Among the entries that follow, some lines contain the word "week". Show all of them.

Document understanding data
______

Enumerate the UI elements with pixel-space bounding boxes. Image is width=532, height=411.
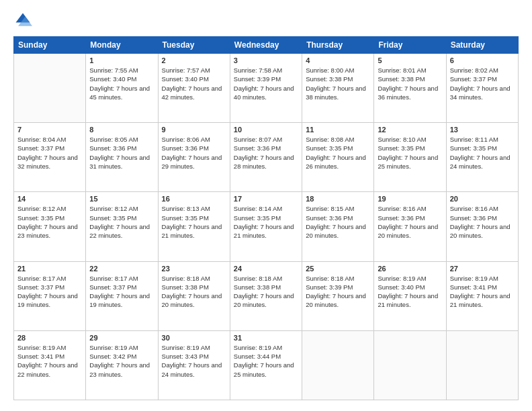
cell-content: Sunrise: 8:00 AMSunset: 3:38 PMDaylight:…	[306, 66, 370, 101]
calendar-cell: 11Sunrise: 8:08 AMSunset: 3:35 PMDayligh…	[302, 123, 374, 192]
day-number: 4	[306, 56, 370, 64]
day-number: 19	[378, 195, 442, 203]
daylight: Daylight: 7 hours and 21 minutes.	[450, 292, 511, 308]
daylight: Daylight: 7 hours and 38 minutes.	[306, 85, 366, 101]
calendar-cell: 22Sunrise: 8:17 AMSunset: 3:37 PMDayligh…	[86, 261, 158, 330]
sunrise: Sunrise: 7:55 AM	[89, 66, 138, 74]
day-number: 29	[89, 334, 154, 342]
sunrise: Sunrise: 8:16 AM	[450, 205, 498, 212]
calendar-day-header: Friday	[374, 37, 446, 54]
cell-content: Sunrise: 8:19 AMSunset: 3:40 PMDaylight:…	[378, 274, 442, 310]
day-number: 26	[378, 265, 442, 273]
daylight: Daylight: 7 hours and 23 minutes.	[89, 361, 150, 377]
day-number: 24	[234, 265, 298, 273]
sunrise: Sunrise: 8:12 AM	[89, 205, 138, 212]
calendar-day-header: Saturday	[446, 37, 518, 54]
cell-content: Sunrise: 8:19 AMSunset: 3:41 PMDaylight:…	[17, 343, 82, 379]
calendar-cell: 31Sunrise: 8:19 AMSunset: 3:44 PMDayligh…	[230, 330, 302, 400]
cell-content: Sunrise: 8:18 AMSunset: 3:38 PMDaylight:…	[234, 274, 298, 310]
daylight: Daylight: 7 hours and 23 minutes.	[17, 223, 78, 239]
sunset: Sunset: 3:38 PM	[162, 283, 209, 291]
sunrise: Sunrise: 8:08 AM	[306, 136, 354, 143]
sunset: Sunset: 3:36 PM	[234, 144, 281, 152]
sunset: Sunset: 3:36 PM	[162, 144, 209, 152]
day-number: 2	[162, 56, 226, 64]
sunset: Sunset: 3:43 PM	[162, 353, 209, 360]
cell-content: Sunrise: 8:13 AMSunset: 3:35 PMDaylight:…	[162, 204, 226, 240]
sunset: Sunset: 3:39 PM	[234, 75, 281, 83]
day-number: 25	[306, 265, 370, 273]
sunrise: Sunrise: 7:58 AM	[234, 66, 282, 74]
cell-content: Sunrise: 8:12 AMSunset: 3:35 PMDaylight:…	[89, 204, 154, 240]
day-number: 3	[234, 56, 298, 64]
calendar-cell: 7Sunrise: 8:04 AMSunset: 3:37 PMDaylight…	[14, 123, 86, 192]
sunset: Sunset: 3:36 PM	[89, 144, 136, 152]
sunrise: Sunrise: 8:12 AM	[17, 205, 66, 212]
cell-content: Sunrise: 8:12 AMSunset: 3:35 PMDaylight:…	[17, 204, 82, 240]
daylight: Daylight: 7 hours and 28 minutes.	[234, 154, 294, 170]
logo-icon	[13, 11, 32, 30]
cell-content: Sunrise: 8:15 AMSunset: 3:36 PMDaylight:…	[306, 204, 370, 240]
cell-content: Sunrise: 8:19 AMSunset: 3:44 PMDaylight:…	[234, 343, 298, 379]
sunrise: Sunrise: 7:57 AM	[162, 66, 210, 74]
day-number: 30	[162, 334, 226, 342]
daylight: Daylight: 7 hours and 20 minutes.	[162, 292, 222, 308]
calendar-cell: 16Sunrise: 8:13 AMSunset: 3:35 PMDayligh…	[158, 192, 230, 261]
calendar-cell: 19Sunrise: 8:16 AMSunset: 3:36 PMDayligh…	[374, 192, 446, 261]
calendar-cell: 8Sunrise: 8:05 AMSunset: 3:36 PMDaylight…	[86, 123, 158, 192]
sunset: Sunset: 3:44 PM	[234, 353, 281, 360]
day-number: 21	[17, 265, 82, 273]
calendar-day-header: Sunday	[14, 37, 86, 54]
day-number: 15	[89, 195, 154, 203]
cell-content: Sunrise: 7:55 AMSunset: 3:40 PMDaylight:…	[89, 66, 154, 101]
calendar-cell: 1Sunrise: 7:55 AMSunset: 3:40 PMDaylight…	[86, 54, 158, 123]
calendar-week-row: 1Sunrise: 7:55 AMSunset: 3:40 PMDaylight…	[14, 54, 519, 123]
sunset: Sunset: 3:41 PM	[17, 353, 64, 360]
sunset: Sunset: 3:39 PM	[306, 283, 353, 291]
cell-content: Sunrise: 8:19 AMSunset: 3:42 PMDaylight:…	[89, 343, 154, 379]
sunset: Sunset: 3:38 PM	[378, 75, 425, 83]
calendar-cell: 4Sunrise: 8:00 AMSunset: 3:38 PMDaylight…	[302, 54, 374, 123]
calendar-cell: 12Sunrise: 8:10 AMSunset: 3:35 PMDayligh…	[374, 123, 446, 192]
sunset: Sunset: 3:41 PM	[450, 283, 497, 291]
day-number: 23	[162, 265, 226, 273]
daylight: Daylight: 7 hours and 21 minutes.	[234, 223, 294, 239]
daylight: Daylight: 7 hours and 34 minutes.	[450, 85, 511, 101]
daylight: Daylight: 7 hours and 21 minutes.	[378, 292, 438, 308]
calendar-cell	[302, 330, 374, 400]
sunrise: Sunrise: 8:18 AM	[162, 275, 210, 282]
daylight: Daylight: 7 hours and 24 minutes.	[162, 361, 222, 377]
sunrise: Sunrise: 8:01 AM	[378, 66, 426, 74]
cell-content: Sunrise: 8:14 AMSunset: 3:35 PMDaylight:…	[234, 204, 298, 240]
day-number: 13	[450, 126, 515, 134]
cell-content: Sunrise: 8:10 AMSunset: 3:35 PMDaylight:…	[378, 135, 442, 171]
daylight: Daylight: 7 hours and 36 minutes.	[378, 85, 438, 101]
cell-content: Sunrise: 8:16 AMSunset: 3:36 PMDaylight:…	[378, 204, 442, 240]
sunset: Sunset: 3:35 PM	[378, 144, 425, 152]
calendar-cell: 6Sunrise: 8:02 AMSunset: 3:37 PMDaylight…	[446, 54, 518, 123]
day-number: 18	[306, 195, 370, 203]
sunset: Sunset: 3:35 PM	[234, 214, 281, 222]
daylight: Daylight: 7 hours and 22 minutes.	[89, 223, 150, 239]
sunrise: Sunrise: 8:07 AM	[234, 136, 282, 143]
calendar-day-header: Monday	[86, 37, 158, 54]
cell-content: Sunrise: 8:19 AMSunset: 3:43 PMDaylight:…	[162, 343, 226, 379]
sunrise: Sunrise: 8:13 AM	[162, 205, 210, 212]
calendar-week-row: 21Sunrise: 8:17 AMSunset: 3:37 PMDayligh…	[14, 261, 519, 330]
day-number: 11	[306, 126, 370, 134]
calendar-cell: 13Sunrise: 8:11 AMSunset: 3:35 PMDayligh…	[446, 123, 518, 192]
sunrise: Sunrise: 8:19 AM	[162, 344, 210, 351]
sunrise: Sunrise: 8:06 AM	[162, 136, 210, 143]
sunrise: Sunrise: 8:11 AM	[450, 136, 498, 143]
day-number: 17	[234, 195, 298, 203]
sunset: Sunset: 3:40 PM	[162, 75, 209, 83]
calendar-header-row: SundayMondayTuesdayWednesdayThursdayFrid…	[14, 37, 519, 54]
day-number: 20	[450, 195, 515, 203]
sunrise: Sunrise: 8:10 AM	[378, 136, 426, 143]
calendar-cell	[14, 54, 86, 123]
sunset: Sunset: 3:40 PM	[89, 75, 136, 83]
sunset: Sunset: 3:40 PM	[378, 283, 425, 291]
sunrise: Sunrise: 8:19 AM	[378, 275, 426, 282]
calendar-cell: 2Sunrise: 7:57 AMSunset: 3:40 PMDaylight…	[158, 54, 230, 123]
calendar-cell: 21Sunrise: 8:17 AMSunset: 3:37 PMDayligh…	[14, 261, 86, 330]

______

> _Reply_:
calendar-week-row: 1Sunrise: 7:55 AMSunset: 3:40 PMDaylight…	[14, 54, 519, 123]
calendar-week-row: 21Sunrise: 8:17 AMSunset: 3:37 PMDayligh…	[14, 261, 519, 330]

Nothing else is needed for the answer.